I know this maybe just way bit' to soon, to ask ...


But, I know that you can truly work up some special "MAGIC" :star: :thumbs_up 

As soon as you can work your Magic Touch :star:

or, even if you need to sneek in at Ben Pearson(Archery) late into the nite...& then go ever so quietly... for a just a little Sneek "PIC"


Pleaaaaaaaaaaaaaaaaaaaaaaaaaaaaaaaaaase...
POST : a side view "PIC" of the 36 3/8" Generation 2 bow...

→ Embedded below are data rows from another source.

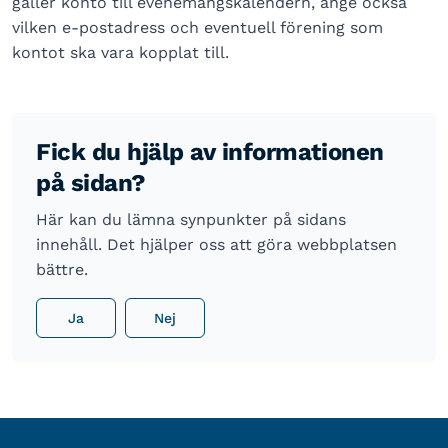
gäller konto till evenemangskalendern, ange också
vilken e-postadress och eventuell förening som
kontot ska vara kopplat till.
Fick du hjälp av informationen
på sidan?
Här kan du lämna synpunkter på sidans
innehåll. Det hjälper oss att göra webbplatsen
bättre.
Ja
Nej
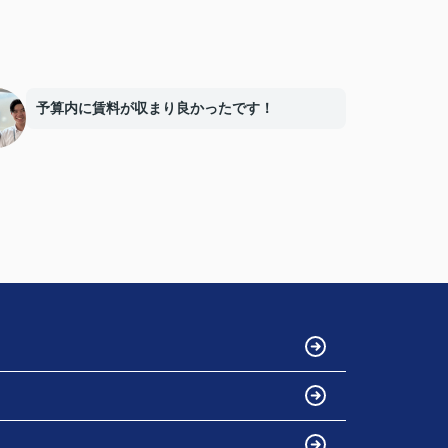
予算内に賃料が収まり良かったです！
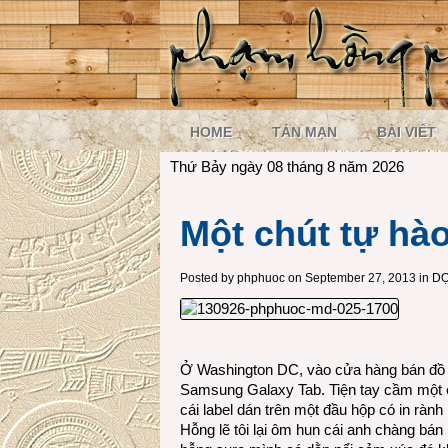
HOME
TẢN MẠN
BÀI VIẾT
Thứ Bảy ngày 08 tháng 8 năm 2026
Một chút tự hào
Posted by
phphuoc
on September 27, 2013 in
DỌ
Ở Washington DC, vào cửa hàng bán đồ đi
Samsung Galaxy Tab. Tiện tay cầm một chi
cái label dán trên một đầu hộp có in rà
Hỗng lẽ tôi lại ôm hun cái anh chàng bán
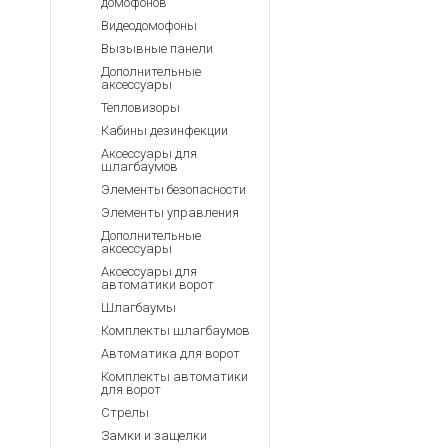
домофонов
Видеодомофоны
Вызывные панели
Дополнительные
аксессуары
Тепловизоры
Кабины дезинфекции
Аксессуары для
шлагбаумов
Элементы безопасности
Элементы управления
Дополнительные
аксессуары
Аксессуары для
автоматики ворот
Шлагбаумы
Комплекты шлагбаумов
Автоматика для ворот
Комплекты автоматики
для ворот
Стрелы
Замки и защелки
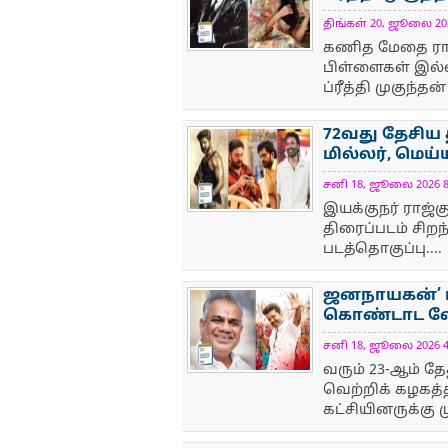
திங்கள் 20, ஜூலை 2026
NewsIcon
கணித மேதை ராமா
பிள்ளைகள் இல
ப்ரீத்தி முகுந்தன்
72வது தேசிய 
மில்லர், மெய
சனி 18, ஜூலை 2026 8:
NewsIcon
இயக்குநர் ராஜ்
திரைப்படம் சிறந
படத்தொகுப்பு....
ஜனநாயகன்’ ப
கொண்டாட வேண
சனி 18, ஜூலை 2026 4:
NewsIcon
வரும் 23-ஆம் த
வெற்றிக் கழகத்
கட்சியினருக்கு ம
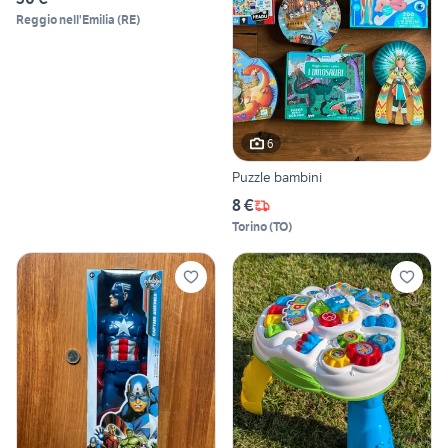
Reggio nell'Emilia
(
RE
)
6
Puzzle bambini
8 €
Torino
(
TO
)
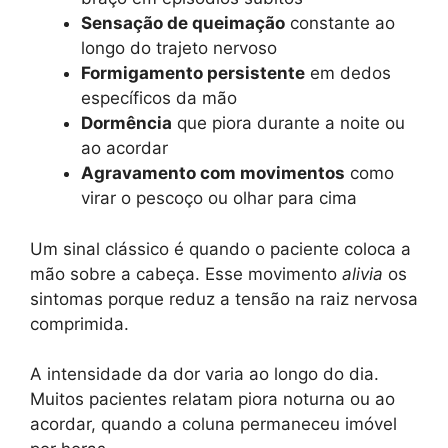
Sensação de queimação
constante ao
longo do trajeto nervoso
Formigamento persistente
em dedos
específicos da mão
Dormência
que piora durante a noite ou
ao acordar
Agravamento com movimentos
como
virar o pescoço ou olhar para cima
Um sinal clássico é quando o paciente coloca a
mão sobre a cabeça. Esse movimento
alivia
os
sintomas porque reduz a tensão na raiz nervosa
comprimida.
A intensidade da dor varia ao longo do dia.
Muitos pacientes relatam piora noturna ou ao
acordar, quando a coluna permaneceu imóvel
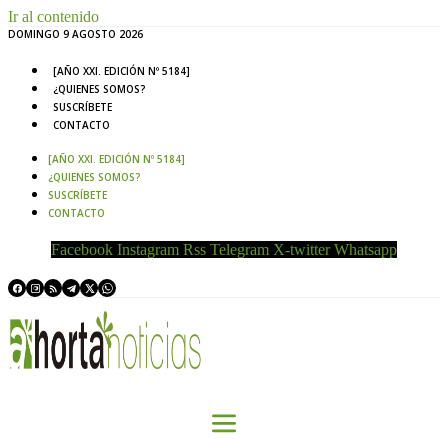
Ir al contenido
DOMINGO 9 AGOSTO 2026
[AÑO XXI. EDICIÓN Nº 5184]
¿QUIENES SOMOS?
SUSCRÍBETE
CONTACTO
[AÑO XXI. EDICIÓN Nº 5184]
¿QUIENES SOMOS?
SUSCRÍBETE
CONTACTO
Facebook
Instagram
Rss
Telegram
X-twitter
Whatsapp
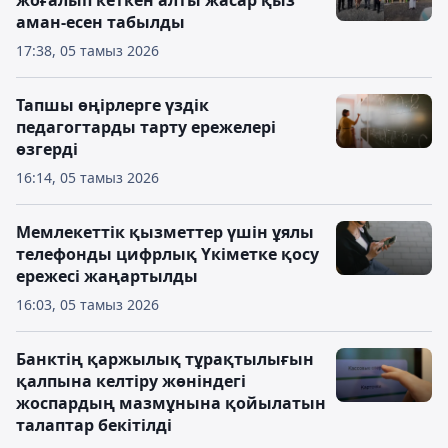
жоғалып кеткен алты жасар қыз
аман-есен табылды
17:38, 05 тамыз 2026
Тапшы өңірлерге үздік
педагогтарды тарту ережелері
өзгерді
16:14, 05 тамыз 2026
Мемлекеттік қызметтер үшін ұялы
телефонды цифрлық Үкіметке қосу
ережесі жаңартылды
16:03, 05 тамыз 2026
Банктің қаржылық тұрақтылығын
қалпына келтіру жөніндегі
жоспардың мазмұнына қойылатын
талаптар бекітілді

If this is not even possible, at this time : WELL, 
I'll just wait it all out... (finally)my dream bow is here  

thanks again,
d'x


----------



## tiner64 (Oct 10, 2004)

TTT ...

very,very nice


----------



## KIT-HAN-NE Flinger (Jan 5, 2005)

*very nice*

Solid limbs great! That was the only reason that I do not own a 
Mcpherson or Pearson!


----------



## Mr.Optics (Jan 15, 2005)

My only ? is about the strings and cables. Are the strings and cables the same as this years that were applied to the pride,and pitbull. The ones that came on my bow were junk and the serving went to heck quickly and they stretched badly. (I would also like to add that I contacted vapor trail and I was treated very well and they sold me a quality set of vtx strings cables at half price that I put on. Man did I see a big difference in performance then.)Just wondering so When I get my new generation I can call vapor trail and get some quality vtx strings and cables.


----------



## selectarchery (Oct 12, 2002)

All of the 2006 bows will come with the VTX strings and cables from Vapor Trail...nice added bonus!!


----------